WELLSBURG - The Brooke County Board of Education on Wednesday discussed proposed policies restricting cell phone use at Brooke High School and setting a dress code for staff.
Among issues discussed at the work meeting was a proposed further restriction on cell phone use at the high school. Currently pupils at the middle and primary schools may not use cell phones except before and after school, but the high school students may use them between classes and at lunch at the principal's discretion.
Kathy Kidder-Wilkerson, superintendent, said if the policy were approved, the high school students also would be prohibited from using cell phones during the school day and would be required to store them in their lockers until they leave school.
She said exceptions would be made for classes in which students use web-based applications for their class work, but their teachers must note that use in their lesson plans.
Kidder-Wilkerson said the policy establishes penalties for non-compliance ranging from temporary confiscation of the phones to external suspension, depending on the number of violations.
The board is expected to consider the change in August.
Complaints from staff and parents that cell phones have created a distraction in classrooms led to the board adopting its cell phone policy early last year.

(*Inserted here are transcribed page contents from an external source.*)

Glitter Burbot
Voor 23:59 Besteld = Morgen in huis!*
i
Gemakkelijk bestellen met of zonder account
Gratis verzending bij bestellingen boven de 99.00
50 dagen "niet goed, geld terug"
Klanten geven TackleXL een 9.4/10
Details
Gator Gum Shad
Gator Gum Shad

Kidder-Wilkerson said since then a majority of staff in Brooke High School's faculty senate voted to recommend restricting the phones.
She added distractions by cell phone use, including texting, was the most frequent complaint among parents who participated in a special day at the high school where they attend school in place of their children.
Recently the board heard from Larry Jones, a welding instructor at the school, who expressed concern about safety hazards presented by the phones. Jones said even when phones are put on "vibrate," it can be startling to students using equipment, and cell phones normally are prohibited in workplaces for such reasons.
Kidder-Wilkerson said if approved, the proposed dress code policy for staff wouldn't dictate what they should wear but would prohibit certain clothing and shoes.
She cited as examples, beach-style flip flops wouldn't be permitted for reasons of safety; tops must cover the full torso, with straps no less than 3 inches wide and dresses shouldn't extend more than 3 inches above the knees.
"We didn't put in anything for our staff that isn't already true for our students," Kidder-Wilkerson said.
Board President Jim Piccirillo said nearly all of the school district's staff wears appropriate attire and he doesn't expect the new code to be an issue if adopted.
Kidder-Wilkerson agreed, saying, "I don't think we'll have any problems. We have a very professional staff."
She said the policy is being considered because the school district has hired a large number of new staff in recent years.